How to complete this task:
Using the data below, return the stretch from the line that contains "Consulenza valutazione del Rischio da" through the line that contains "гарантийный талон.", both included, exactly as it stands and nothing beyond it.

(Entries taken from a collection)
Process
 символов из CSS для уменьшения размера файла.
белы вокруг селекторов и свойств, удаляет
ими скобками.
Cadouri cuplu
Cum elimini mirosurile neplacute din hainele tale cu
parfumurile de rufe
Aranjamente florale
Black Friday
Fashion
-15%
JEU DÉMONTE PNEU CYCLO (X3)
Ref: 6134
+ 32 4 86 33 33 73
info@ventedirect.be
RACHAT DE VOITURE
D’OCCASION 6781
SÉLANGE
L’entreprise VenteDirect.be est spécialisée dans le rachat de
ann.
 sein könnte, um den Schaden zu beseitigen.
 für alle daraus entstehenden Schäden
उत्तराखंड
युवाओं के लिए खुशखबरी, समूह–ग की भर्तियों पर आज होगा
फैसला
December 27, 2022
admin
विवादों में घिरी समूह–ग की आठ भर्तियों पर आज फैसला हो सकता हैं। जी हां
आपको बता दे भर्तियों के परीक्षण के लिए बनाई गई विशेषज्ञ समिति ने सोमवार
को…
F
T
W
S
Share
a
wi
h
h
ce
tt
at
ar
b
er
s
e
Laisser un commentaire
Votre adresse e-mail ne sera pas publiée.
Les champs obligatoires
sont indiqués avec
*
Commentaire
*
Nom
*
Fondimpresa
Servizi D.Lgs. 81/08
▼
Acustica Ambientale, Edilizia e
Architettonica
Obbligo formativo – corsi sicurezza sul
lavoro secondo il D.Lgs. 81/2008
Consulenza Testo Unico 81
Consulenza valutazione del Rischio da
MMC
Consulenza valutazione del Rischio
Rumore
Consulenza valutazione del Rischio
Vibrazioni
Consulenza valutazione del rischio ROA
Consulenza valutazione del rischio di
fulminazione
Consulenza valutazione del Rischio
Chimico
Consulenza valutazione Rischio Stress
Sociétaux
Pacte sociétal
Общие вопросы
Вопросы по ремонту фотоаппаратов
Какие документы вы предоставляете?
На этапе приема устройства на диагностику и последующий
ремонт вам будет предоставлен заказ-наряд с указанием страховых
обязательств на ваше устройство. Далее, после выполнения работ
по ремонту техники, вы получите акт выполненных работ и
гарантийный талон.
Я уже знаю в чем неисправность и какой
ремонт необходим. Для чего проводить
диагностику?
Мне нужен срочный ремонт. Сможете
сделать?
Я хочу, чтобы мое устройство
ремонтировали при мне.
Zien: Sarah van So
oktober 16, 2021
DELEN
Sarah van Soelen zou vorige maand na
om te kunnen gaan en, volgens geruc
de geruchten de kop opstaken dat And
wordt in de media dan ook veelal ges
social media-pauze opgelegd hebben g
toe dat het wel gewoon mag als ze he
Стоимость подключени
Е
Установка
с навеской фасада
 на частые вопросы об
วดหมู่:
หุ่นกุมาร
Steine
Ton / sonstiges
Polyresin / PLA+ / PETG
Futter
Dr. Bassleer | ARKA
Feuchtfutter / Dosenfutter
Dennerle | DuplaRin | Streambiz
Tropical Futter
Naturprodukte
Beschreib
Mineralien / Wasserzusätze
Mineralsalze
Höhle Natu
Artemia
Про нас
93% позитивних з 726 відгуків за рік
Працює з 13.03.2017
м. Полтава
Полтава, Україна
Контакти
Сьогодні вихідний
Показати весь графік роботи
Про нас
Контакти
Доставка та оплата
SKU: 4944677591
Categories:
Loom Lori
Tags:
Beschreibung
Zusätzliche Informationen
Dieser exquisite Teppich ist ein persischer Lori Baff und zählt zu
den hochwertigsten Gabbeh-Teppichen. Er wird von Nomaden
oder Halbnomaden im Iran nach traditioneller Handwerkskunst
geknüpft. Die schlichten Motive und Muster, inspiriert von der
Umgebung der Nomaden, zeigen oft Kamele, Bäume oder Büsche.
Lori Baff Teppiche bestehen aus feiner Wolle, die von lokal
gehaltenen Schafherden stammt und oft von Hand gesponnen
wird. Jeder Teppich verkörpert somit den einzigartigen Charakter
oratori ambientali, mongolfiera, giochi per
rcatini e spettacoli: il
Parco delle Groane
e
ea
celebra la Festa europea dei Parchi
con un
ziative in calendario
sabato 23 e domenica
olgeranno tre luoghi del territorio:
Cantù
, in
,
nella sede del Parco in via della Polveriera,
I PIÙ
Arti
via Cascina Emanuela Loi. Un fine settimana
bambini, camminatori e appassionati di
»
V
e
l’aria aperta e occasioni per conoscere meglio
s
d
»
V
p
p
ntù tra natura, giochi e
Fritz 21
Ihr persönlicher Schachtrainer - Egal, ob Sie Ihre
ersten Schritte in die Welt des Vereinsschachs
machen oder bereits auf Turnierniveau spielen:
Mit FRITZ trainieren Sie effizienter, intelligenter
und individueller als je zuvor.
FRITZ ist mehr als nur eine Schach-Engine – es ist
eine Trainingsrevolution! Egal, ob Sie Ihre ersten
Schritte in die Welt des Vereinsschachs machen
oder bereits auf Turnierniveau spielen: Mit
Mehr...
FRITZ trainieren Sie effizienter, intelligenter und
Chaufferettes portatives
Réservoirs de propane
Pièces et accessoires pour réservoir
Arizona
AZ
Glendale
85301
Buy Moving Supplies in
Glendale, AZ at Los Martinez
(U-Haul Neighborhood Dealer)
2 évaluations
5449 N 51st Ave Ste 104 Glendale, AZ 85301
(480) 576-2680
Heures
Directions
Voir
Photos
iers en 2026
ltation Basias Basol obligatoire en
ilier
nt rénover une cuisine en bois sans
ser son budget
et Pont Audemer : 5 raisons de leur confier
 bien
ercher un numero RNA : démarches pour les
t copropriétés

Answer section:
Consulenza valutazione del Rischio da
MMC
Consulenza valutazione del Rischio
Rumore
Consulenza valutazione del Rischio
Vibrazioni
Consulenza valutazione del rischio ROA
Consulenza valutazione del rischio di
fulminazione
Consulenza valutazione del Rischio
Chimico
Consulenza valutazione Rischio Stress
Sociétaux
Pacte sociétal
Общие вопросы
Вопросы по ремонту фотоаппаратов
Какие документы вы предоставляете?
На этапе приема устройства на диагностику и последующий
ремонт вам будет предоставлен заказ-наряд с указанием страховых
обязательств на ваше устройство. Далее, после выполнения работ
по ремонту техники, вы получите акт выполненных работ и
гарантийный талон.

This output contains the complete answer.